» Exercise prompt
A full, exact copy of the listing is needed, with images omitted.

» The data
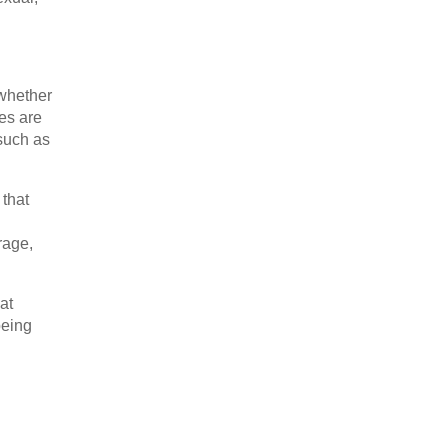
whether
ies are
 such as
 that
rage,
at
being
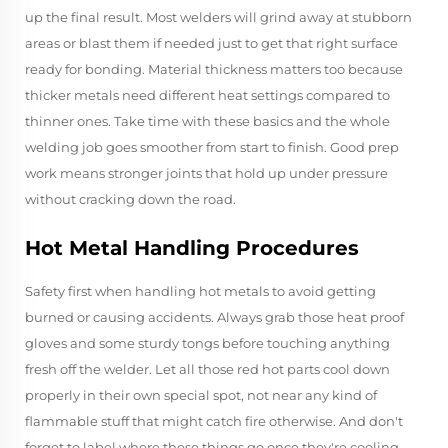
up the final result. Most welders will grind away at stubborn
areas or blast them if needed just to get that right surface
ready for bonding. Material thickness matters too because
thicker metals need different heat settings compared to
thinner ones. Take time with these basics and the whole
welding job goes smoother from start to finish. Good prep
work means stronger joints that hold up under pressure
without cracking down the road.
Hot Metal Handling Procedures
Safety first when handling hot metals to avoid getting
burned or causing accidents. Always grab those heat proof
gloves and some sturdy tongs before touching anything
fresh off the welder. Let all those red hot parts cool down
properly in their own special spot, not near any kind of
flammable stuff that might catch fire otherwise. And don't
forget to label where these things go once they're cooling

» Response to this task
whether
ies are
 such as
 that
rage,
at
being
up the final result. Most welders will grind away at stubborn
areas or blast them if needed just to get that right surface
ready for bonding. Material thickness matters too because
thicker metals need different heat settings compared to
thinner ones. Take time with these basics and the whole
welding job goes smoother from start to finish. Good prep
work means stronger joints that hold up under pressure
without cracking down the road.
Hot Metal Handling Procedures
Safety first when handling hot metals to avoid getting
burned or causing accidents. Always grab those heat proof
gloves and some sturdy tongs before touching anything
fresh off the welder. Let all those red hot parts cool down
properly in their own special spot, not near any kind of
flammable stuff that might catch fire otherwise. And don't
forget to label where these things go once they're cooling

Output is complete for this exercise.